The winter of 2018 was pretty dry. The flow into Lake Powell is currently projected to be 46 percent of average during the highest runoff months of April, May, June and July.

The drought that has plagued the southwestern U.S. is now in its 18th year, leaving some to wonder whether this drought is a glimpse at the future in the Colorado River Basin. Warmer temperatures are already sapping the river’s flow.

If this had been a wet year with high snowpack in the Rocky Mountains, there’s a good chance the accusatory letters would’ve never been sent, Kenney says. But scarcity can sometimes lead to conflict

4. This dust up could necessitate federal intervention.

If there’s one thing that most water managers along the river agree on, it’s that they’d rather not live their lives under fiat from the federal government. Even though the decentralized method of river management is sometimes messy, there’s an aversion to federal intervention written into the DNA of the West.

That’s why it’s surprising to see Colorado River District general manager Andy Mueller telling Colorado Public Radio’s Grace Hood that it might be time to bring in the Bureau of Reclamation to force everyone to play nice. That could be a negotiating tactic to get CAP to the table (again, the aversion to federal intervention runs deep).

Still, anytime you see a water manager calling on the Bureau of Reclamation for help in negotiating, it’s notable.

5. This dispute could reignite stalled talks.

No one likes being locked in an intractable argument with a colleague, even if one side is pretty sure they’re right.
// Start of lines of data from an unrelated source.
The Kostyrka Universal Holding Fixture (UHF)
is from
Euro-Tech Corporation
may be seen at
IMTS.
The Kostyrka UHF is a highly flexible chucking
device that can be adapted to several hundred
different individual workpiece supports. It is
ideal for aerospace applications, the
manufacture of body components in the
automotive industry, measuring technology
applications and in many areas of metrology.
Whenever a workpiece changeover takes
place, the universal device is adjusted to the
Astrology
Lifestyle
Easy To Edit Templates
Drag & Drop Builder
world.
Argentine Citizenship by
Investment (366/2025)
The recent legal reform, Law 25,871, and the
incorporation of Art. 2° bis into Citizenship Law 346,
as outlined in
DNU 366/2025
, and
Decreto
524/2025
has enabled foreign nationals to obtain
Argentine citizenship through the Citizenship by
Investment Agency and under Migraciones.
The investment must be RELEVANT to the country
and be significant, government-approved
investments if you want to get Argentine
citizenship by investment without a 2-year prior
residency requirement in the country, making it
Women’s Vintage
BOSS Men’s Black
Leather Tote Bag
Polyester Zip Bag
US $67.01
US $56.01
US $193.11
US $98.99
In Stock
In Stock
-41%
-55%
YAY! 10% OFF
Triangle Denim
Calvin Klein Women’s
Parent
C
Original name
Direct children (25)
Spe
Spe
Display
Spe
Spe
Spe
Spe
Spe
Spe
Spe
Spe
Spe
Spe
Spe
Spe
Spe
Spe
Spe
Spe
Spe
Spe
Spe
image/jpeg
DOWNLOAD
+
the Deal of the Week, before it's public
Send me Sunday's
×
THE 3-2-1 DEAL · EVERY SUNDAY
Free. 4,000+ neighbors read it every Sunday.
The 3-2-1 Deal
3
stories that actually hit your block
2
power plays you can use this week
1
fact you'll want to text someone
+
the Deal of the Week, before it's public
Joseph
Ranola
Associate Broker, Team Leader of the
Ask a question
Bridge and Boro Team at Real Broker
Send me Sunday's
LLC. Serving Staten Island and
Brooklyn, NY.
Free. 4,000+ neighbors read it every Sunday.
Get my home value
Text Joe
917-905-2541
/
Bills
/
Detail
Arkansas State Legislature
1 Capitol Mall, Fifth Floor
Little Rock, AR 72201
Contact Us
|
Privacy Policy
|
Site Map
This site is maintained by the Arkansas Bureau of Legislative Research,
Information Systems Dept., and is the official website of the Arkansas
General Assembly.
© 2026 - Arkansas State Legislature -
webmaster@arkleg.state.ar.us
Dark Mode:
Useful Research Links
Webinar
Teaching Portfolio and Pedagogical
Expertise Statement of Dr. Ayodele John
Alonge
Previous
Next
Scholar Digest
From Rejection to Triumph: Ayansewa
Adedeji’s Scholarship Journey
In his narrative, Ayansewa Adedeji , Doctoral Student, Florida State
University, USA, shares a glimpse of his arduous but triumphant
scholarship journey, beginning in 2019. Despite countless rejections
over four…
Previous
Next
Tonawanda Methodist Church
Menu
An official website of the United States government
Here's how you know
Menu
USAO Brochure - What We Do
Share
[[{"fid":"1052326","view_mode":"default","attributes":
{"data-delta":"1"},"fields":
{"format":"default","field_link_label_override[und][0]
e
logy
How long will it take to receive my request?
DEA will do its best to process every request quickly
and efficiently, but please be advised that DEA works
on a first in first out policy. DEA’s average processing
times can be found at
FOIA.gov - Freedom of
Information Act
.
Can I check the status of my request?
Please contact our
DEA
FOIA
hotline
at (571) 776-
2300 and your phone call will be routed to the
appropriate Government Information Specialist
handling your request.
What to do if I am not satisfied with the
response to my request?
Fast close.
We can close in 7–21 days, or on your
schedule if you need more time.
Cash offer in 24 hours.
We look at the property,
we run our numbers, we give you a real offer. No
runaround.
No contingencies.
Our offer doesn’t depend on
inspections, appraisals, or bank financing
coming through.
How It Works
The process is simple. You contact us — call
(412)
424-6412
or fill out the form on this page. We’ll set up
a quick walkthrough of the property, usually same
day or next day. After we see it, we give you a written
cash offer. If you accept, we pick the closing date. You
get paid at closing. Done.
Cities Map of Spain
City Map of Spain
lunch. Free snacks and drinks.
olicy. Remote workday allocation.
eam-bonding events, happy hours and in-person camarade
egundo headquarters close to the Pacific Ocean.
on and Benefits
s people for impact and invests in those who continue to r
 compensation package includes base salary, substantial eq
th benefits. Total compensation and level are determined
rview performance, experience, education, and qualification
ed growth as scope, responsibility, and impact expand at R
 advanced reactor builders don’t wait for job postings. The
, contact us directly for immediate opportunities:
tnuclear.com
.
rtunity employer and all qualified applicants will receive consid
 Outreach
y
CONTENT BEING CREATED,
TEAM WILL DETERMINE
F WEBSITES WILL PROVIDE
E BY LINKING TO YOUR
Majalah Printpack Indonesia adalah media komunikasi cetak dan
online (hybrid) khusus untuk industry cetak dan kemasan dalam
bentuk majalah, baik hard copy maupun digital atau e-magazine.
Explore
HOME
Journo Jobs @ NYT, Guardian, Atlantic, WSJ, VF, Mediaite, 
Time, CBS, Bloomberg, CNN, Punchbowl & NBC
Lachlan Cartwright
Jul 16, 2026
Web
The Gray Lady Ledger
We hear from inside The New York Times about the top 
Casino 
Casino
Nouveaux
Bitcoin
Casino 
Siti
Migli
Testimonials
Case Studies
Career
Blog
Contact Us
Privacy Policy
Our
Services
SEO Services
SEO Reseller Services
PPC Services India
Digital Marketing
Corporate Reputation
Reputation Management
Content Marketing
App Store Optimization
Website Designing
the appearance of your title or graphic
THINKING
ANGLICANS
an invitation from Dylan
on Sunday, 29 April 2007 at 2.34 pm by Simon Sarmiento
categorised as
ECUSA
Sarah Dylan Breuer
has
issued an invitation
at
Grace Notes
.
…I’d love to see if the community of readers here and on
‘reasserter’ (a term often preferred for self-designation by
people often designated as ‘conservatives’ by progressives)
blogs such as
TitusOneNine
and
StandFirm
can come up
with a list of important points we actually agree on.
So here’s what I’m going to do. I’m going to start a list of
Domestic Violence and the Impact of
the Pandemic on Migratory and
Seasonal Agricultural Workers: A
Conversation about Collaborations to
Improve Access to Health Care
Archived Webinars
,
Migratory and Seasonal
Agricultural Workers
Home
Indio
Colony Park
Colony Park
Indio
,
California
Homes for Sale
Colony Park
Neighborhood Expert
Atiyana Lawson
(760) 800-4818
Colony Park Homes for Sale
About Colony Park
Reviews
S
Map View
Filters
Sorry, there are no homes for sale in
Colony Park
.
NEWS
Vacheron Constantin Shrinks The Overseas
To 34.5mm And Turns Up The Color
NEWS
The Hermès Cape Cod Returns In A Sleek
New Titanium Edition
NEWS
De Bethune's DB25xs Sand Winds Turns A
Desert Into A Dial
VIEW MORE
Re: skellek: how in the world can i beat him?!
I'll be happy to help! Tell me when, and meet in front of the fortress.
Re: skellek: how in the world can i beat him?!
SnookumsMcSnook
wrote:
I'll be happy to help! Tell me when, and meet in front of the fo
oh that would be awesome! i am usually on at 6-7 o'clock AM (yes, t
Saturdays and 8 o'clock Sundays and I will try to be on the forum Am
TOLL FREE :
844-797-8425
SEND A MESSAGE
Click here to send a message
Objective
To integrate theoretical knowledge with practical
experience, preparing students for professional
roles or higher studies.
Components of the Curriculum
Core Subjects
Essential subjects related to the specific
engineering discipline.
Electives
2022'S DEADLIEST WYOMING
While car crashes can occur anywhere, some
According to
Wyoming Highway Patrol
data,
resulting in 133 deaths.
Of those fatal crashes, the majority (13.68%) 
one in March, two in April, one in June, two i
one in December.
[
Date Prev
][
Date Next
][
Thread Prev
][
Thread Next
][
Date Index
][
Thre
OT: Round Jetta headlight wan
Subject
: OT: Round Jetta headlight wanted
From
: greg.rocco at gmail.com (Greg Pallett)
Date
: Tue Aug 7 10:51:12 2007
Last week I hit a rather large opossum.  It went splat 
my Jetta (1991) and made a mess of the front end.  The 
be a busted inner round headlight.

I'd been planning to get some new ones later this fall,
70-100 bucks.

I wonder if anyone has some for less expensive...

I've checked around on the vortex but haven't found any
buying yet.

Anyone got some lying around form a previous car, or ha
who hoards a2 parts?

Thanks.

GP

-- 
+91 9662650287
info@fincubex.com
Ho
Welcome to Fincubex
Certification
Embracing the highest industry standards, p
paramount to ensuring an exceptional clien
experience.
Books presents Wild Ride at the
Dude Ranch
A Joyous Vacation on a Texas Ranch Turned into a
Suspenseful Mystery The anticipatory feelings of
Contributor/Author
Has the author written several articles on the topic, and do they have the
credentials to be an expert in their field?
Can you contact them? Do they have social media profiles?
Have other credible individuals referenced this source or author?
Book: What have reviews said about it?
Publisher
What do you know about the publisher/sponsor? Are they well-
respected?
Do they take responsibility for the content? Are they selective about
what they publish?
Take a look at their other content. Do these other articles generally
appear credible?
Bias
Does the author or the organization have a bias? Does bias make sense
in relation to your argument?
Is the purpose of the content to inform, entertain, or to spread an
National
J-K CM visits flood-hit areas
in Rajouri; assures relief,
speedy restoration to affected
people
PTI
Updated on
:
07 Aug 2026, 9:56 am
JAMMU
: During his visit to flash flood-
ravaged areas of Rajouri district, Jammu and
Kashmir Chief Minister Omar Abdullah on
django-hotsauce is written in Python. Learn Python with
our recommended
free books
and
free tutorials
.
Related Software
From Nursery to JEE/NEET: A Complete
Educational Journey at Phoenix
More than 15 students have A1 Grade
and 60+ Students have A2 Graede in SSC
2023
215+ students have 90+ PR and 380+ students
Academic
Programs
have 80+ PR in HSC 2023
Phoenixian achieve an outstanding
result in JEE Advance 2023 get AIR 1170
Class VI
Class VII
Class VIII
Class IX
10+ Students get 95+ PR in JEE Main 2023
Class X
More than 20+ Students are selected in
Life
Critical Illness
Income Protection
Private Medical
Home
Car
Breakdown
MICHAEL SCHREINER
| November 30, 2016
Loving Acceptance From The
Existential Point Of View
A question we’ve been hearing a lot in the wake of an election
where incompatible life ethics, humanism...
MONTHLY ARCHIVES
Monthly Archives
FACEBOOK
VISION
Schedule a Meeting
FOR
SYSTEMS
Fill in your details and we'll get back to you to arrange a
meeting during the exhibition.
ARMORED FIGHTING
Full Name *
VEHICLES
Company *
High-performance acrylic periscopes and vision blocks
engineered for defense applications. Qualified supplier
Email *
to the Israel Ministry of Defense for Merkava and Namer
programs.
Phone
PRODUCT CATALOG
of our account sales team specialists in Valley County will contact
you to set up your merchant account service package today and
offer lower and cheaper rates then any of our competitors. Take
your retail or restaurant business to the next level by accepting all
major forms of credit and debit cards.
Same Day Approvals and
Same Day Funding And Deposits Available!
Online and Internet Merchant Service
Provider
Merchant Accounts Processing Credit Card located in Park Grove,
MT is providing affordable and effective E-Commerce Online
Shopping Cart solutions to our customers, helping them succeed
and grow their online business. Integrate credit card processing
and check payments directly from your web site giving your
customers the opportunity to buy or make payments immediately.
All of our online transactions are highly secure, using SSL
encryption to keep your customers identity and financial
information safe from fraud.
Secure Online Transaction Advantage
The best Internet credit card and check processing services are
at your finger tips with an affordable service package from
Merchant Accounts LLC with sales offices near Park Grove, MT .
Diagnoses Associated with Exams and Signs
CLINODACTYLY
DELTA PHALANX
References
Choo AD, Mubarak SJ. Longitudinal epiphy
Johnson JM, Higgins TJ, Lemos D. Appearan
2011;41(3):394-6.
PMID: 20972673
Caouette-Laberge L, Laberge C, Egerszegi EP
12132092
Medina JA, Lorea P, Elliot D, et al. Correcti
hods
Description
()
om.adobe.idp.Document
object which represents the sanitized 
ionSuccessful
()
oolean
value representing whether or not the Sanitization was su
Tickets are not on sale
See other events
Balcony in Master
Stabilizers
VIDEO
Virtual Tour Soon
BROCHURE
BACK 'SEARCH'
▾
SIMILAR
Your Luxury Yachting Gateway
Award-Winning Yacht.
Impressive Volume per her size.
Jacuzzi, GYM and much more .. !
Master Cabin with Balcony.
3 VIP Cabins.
In the history of Colorado River management, Doug Kenney says this barely registers as a serious fight. Go back at least one generation if you want to see brawls over the river.

“This sort of thing happened all the time,” he says. “There was a lot of distrust and a lot of tension and a lot of name-calling.”

For years now the latest generation of river managers patted themselves on the back for how well they work together. Still, talks to hammer out a Drought Contingency Plan among Lower Basin water managers have stalled, and the 2007 guidelines at the heart of this current dispute are set to expire and will have to be renegotiated in the next couple years.

All this bluster could lend itself well toward getting players to the bargaining table sooner than later, Kenney says.